------ Records provided

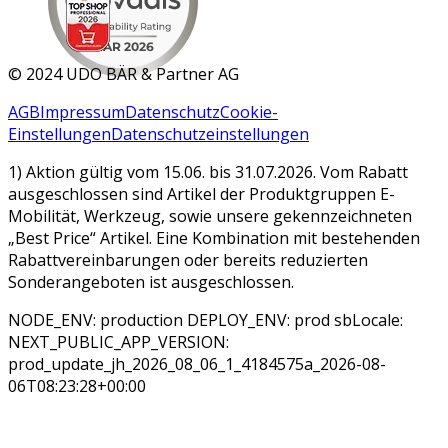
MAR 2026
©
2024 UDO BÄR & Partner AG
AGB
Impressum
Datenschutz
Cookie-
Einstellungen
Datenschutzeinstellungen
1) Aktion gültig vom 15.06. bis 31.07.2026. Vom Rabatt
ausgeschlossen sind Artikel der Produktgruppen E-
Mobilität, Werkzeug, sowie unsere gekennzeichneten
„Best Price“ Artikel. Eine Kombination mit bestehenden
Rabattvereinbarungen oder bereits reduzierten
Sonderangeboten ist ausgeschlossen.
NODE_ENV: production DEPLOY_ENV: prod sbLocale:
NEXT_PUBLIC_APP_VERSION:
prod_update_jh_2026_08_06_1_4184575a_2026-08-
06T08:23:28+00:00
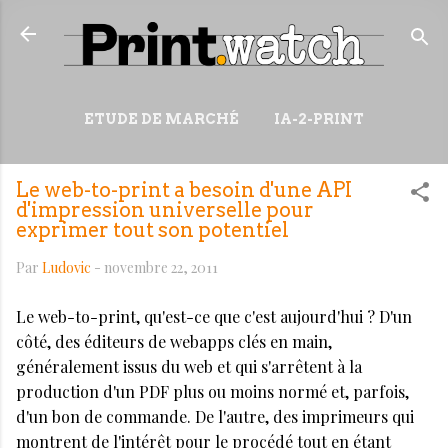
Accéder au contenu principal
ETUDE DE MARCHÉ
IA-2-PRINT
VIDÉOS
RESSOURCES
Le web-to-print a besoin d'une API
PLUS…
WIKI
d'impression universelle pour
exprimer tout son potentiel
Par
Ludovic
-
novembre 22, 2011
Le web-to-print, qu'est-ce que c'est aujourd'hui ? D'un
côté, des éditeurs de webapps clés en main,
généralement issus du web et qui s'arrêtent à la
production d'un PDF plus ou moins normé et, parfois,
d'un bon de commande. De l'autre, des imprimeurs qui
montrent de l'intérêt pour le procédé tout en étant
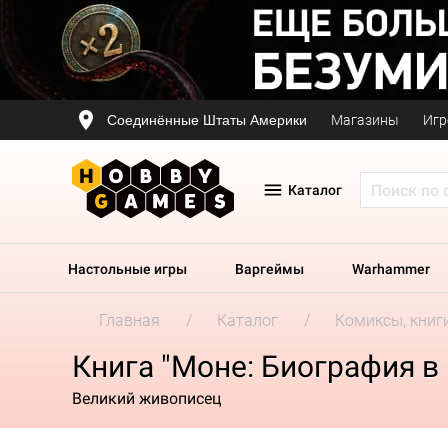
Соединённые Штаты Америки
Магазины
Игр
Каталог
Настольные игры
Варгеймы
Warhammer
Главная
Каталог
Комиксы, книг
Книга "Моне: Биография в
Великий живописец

------------
------ Records provided

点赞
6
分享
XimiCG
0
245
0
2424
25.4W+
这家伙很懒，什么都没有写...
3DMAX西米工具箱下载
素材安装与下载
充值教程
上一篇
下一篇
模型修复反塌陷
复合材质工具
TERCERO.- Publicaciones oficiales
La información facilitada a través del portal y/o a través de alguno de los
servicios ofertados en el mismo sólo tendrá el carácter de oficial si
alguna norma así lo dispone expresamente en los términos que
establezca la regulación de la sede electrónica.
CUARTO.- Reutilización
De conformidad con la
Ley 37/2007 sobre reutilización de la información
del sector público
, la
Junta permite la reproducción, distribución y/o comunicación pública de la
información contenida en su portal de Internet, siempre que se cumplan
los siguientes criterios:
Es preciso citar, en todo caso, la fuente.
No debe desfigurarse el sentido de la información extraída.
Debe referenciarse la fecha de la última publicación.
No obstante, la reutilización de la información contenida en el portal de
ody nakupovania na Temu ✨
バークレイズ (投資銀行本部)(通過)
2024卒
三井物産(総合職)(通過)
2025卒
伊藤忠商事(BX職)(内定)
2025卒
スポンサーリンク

------------

→ What is needed
Write down exactly what the lines above say, from the line holding "Le web-to-print, qu'est-ce" through the line holding "Великий живописец", and nothing more. Do not copy the pictures.

→ Written reply
Le web-to-print, qu'est-ce que c'est aujourd'hui ? D'un
côté, des éditeurs de webapps clés en main,
généralement issus du web et qui s'arrêtent à la
production d'un PDF plus ou moins normé et, parfois,
d'un bon de commande. De l'autre, des imprimeurs qui
montrent de l'intérêt pour le procédé tout en étant
Соединённые Штаты Америки
Магазины
Игр
Каталог
Настольные игры
Варгеймы
Warhammer
Главная
Каталог
Комиксы, книг
Книга "Моне: Биография в
Великий живописец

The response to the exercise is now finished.